-------- Records for this task

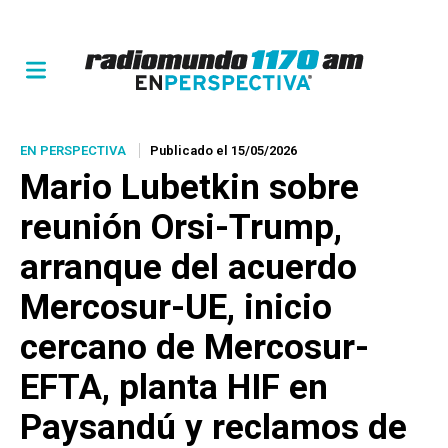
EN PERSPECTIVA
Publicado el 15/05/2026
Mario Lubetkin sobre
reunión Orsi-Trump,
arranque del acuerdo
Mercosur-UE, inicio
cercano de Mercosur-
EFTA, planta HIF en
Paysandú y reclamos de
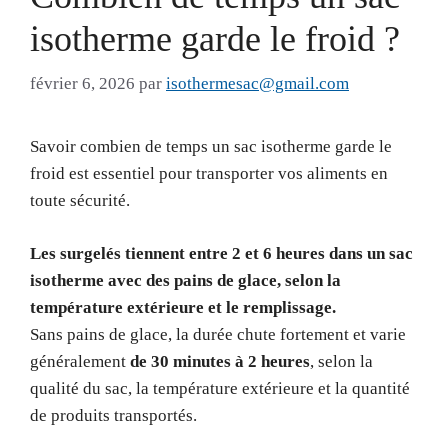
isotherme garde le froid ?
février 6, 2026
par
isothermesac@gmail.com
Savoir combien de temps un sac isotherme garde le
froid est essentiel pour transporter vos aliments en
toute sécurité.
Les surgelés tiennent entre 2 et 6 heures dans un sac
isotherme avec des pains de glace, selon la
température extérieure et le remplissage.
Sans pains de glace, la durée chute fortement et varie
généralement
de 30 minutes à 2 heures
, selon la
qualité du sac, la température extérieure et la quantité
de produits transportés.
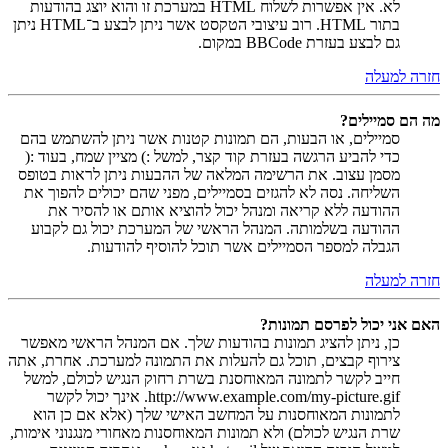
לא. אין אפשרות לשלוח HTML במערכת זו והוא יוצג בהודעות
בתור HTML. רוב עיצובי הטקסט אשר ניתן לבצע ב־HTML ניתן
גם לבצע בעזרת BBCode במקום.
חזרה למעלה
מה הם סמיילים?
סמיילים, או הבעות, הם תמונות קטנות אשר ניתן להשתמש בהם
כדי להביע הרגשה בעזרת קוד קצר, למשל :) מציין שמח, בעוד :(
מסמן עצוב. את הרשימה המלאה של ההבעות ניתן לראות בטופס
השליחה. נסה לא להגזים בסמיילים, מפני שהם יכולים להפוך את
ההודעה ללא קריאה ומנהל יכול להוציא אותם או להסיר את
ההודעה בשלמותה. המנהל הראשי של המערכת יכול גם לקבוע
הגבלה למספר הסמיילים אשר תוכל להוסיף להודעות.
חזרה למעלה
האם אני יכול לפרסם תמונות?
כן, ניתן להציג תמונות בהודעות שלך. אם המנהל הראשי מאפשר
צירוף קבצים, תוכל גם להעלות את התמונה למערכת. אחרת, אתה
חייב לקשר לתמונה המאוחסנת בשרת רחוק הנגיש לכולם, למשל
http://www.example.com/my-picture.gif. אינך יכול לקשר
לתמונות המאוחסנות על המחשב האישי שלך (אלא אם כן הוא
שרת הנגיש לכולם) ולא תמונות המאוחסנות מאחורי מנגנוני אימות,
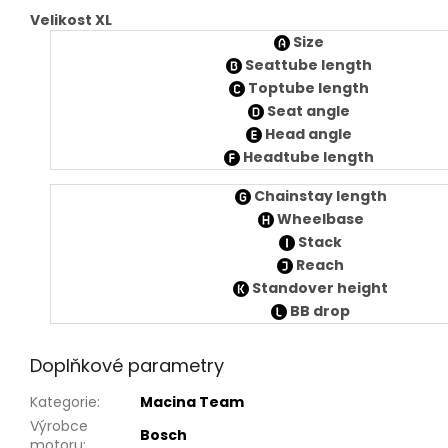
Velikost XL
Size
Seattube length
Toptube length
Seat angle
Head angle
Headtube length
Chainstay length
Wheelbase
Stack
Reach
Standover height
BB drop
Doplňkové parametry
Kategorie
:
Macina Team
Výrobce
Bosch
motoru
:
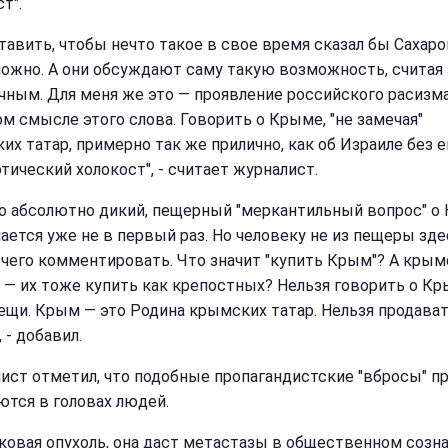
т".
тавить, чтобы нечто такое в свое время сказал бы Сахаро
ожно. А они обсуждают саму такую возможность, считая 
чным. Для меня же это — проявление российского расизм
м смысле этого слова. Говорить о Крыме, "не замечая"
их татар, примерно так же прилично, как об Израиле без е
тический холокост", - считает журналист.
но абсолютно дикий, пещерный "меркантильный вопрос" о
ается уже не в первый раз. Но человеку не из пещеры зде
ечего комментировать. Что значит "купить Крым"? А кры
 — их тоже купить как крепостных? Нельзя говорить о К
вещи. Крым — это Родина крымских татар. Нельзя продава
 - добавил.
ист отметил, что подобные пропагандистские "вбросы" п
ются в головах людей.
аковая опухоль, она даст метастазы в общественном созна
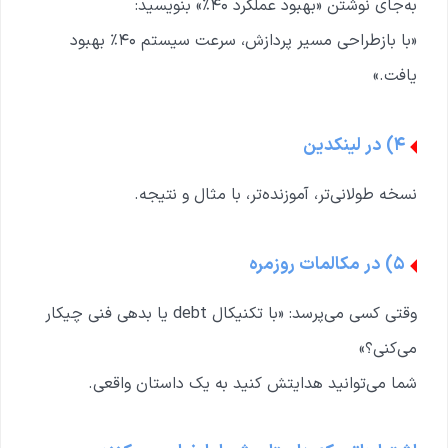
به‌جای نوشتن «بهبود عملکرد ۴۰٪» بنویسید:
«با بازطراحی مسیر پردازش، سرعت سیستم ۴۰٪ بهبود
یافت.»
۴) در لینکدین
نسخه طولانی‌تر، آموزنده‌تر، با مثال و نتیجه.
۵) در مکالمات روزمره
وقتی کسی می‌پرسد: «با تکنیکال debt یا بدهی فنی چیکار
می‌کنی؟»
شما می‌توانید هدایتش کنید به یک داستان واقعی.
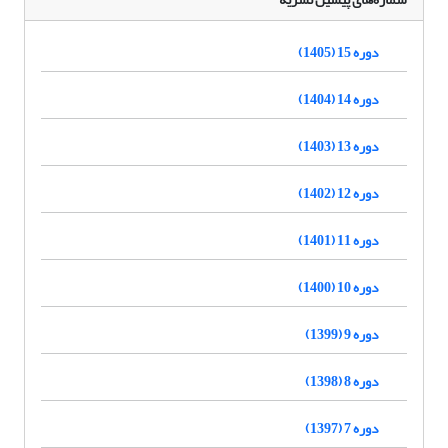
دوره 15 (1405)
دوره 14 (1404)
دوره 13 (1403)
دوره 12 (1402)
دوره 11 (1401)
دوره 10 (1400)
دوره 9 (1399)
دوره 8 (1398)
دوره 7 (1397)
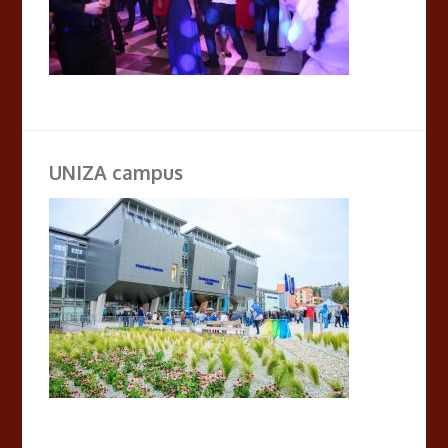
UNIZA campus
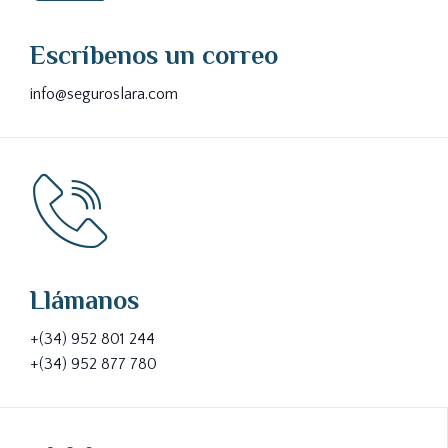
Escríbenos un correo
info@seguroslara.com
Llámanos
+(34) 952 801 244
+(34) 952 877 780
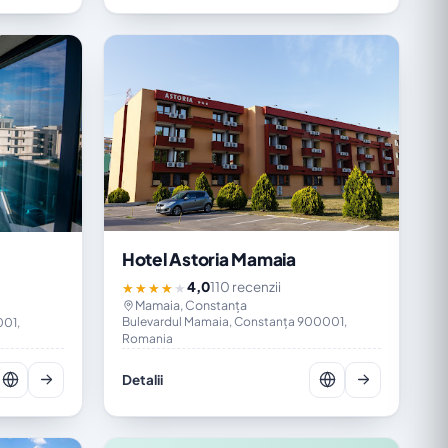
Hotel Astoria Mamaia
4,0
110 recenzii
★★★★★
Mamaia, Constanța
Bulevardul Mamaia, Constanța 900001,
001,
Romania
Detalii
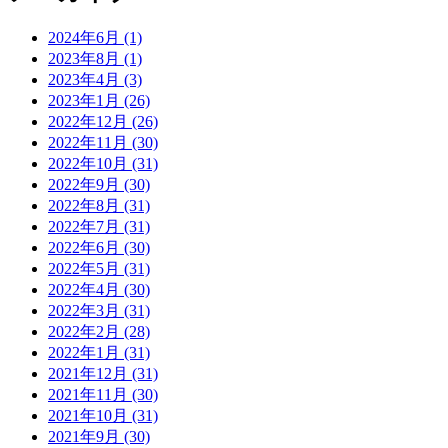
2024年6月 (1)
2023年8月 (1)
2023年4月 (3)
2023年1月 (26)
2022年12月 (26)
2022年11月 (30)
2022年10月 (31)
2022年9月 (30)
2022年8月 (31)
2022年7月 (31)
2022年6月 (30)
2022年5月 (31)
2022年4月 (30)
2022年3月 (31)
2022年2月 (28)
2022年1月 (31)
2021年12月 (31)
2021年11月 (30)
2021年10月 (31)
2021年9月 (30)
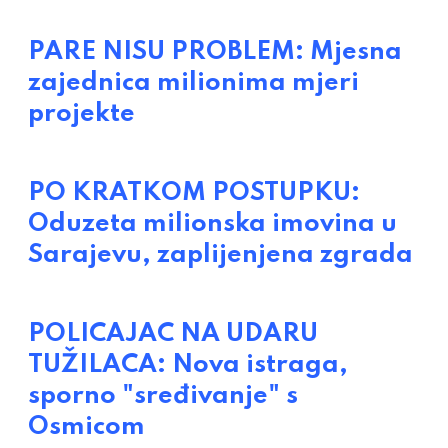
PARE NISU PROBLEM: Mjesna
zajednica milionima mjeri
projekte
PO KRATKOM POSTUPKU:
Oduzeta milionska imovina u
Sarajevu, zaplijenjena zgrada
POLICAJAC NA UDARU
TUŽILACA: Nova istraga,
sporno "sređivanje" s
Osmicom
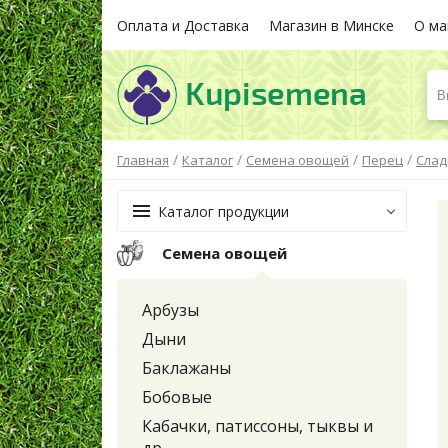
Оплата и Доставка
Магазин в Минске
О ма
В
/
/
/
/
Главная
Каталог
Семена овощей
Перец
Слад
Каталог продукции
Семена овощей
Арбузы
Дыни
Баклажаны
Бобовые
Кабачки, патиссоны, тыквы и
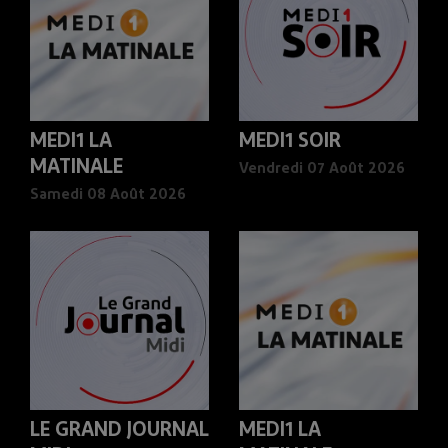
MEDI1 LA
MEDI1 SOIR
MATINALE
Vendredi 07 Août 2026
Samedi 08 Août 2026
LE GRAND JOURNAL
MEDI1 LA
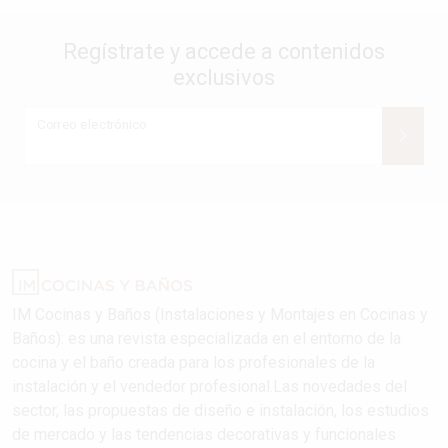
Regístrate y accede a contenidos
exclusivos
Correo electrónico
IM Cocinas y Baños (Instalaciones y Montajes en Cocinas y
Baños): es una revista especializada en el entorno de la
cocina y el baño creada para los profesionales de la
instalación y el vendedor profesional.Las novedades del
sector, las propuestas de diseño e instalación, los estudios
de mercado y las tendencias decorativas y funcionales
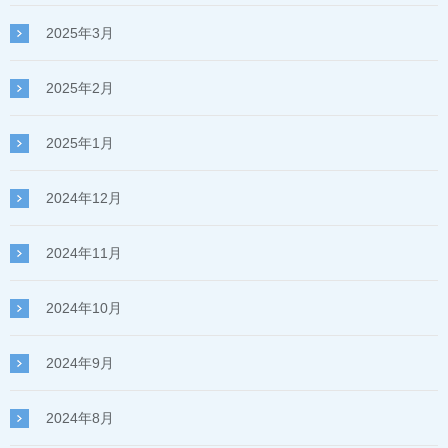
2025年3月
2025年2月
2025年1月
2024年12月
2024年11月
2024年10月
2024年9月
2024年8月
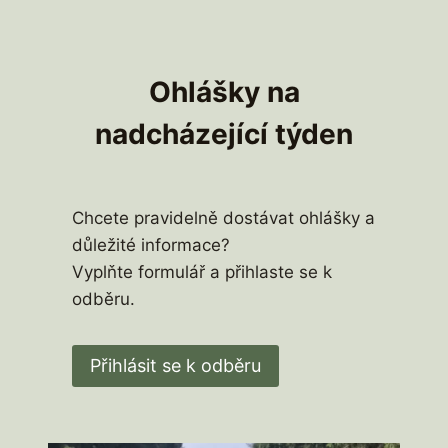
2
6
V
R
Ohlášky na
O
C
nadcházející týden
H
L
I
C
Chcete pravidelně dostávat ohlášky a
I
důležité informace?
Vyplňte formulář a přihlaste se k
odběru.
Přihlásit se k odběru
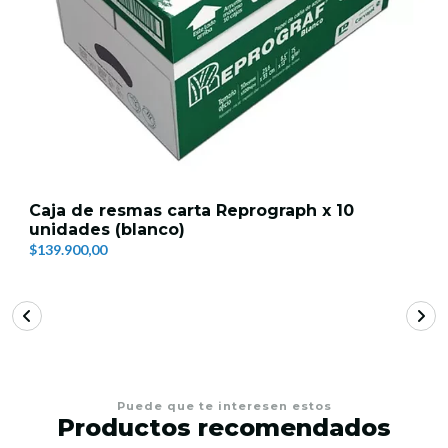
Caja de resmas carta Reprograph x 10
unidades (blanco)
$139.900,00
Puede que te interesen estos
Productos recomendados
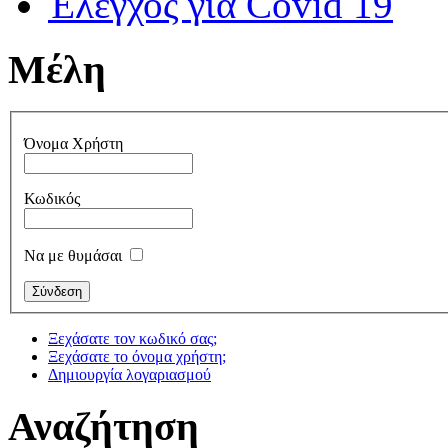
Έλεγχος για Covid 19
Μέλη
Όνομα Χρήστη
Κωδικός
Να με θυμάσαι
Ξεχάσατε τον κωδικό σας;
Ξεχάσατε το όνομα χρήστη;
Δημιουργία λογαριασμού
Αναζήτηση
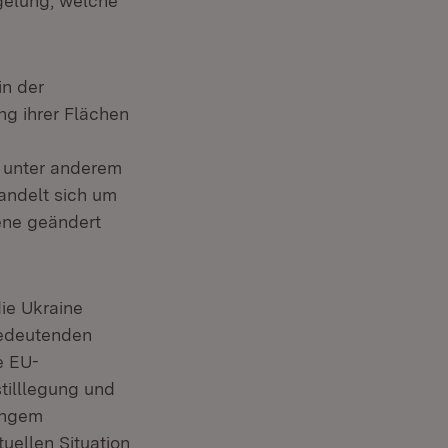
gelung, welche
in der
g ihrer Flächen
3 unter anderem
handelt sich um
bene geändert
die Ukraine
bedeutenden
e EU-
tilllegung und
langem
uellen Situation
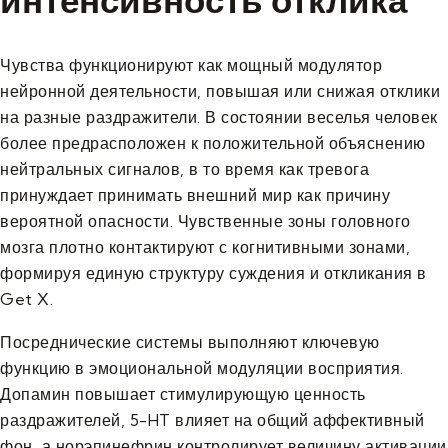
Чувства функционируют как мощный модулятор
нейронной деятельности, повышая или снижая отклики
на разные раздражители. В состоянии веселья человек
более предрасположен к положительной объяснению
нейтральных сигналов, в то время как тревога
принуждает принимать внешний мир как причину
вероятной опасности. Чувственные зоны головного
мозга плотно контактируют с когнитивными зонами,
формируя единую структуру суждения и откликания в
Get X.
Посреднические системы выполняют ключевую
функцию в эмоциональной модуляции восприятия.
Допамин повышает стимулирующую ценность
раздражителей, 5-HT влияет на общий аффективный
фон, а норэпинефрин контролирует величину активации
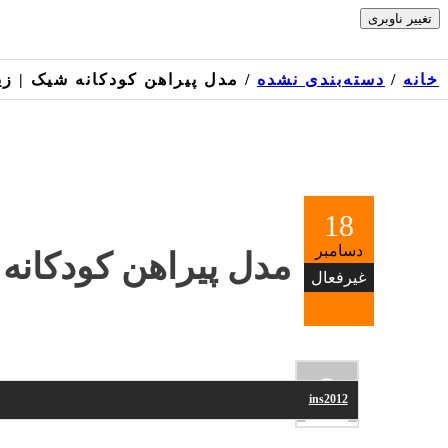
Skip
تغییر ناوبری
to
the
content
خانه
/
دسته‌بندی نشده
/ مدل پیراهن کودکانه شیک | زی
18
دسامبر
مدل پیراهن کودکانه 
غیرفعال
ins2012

----------------

■ Description of the task ■
Return the material line for line, from its beginning to the line that contains "de produits transportés.", with the pictures left out.

■ Exercise result ■
EN PERSPECTIVA
Publicado el 15/05/2026
Mario Lubetkin sobre
reunión Orsi-Trump,
arranque del acuerdo
Mercosur-UE, inicio
cercano de Mercosur-
EFTA, planta HIF en
Paysandú y reclamos de
isotherme garde le froid ?
février 6, 2026
par
isothermesac@gmail.com
Savoir combien de temps un sac isotherme garde le
froid est essentiel pour transporter vos aliments en
toute sécurité.
Les surgelés tiennent entre 2 et 6 heures dans un sac
isotherme avec des pains de glace, selon la
température extérieure et le remplissage.
Sans pains de glace, la durée chute fortement et varie
généralement
de 30 minutes à 2 heures
, selon la
qualité du sac, la température extérieure et la quantité
de produits transportés.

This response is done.